Funded by grants from Canada Council, Riveredge Foundation, and Byron Harmon Photos, I produced Direct Duplicate negatives of my edit of the most significant images in the collection. I printed reference prints on Kodak’s vintage Azo contact paper. My family donated the Byron Harmon collection to the Whyte Museum of the Canadian Rockies in Banff.
I curated and printed, In Mountain Light, The Photography of Byron Harmon 1906-1934, which opened in Banff in 1978 at the museum’s Peter Whyte Gallery and toured North America. In collaboration with the museum, Great Days in the Rockies, The Photography of Byron Harmon 1906-1934 was published by Oxford University Press.
Overcoming Contrast Problems
The film used in the early twentieth century was very high contrast, difficult to print on modern enlarging papers. I struggled with this problem when printing In Mountain Light.
In the late 1990’s I produced a series of twenty-two images from the Byron Harmon Collection as gold-toned Printing-out Paper prints and sold them at my gallery/store in Banff. This paper was a relic from the late nineteenth century, revered for its long tonal range, archival qualities and beauty. It was a contact printing paper requiring printing negatives to be produced from the original negative by Chicago Albumen Works, the only company in the world which still worked with this paper, producing work for artists and museums. The french company producing the paper ceased production in the early 2000’s. An attempt to produce it in England was a failure, (I was one of the test printers for this new paper). I was forced to give up this popular project.

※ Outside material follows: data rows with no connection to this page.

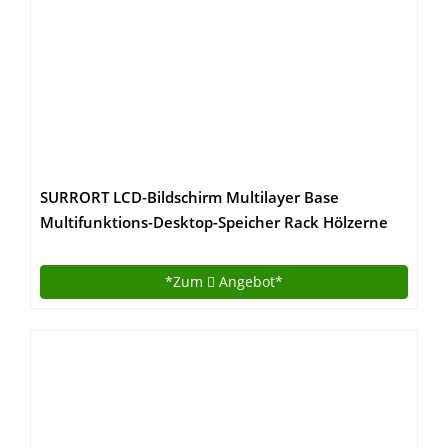
SURRORT LCD-Bildschirm Multilayer Base
Multifunktions-Desktop-Speicher Rack Hölzerne
Größe 97 * 20 * 28cm ( Farbe : 2# )
*Zum
Angebot*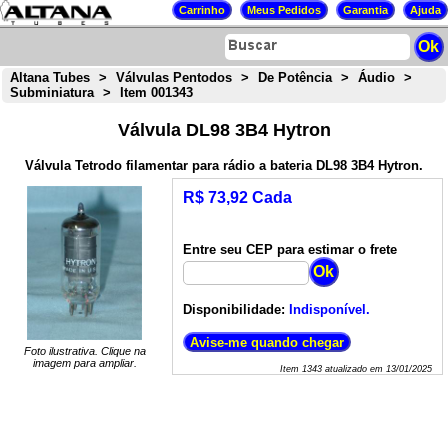
Altana Tubes
>
Válvulas Pentodos
>
De Potência
>
Áudio
>
Subminiatura
>
Item 001343
Válvula DL98 3B4 Hytron
Válvula Tetrodo filamentar para rádio a bateria DL98 3B4 Hytron.
R$ 73,92 Cada
Entre seu CEP para estimar o frete
Disponibilidade:
Indisponível.
Foto ilustrativa. Clique na
imagem para ampliar.
Item
1343
atualizado em
13/01/2025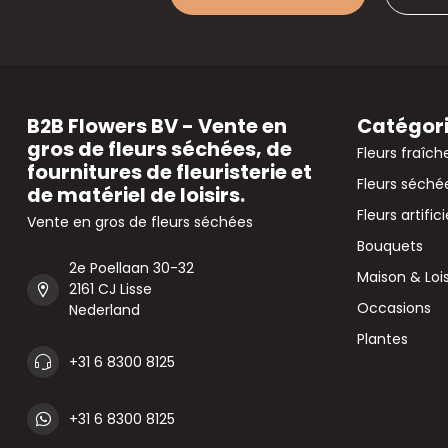
B2B Flowers BV - Vente en
Catégor
gros de fleurs séchées, de
Fleurs fraîch
fournitures de fleuristerie et
Fleurs séché
de matériel de loisirs.
Fleurs artifici
Vente en gros de fleurs séchées
Bouquets
2e Poellaan 30-32
Maison & Lois
2161 CJ Lisse
Occasions
Nederland
Plantes
+31 6 8300 8125
+31 6 8300 8125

Overcoming the Dust of Ages
Over the past several years I have turned my photographic practice from analogue to digital, both with my own work and ongoing projects with my family’s photographs. This website is my latest project.
Dust and scratches are the bane of photographers. Repair work with knives, retouching fluids, and brushes were the old way of improving a negative. There are those who believe old photographs should be reproduced with their dust and scratches preserved, as testament to their period, and their long lives. I respect the argument but can’t live with the results.
Byron used the old fashioned retouching tools which gives me the permission I need to do my utmost to present his images in as beautiful a manner as I am able.
I produce high resolution scans with an Imacon scanner. I do repair work in Photoshop. I have not found the new “dust and scratches” filters to be effective on these images so I repair them painstakingly, one scratch at a time.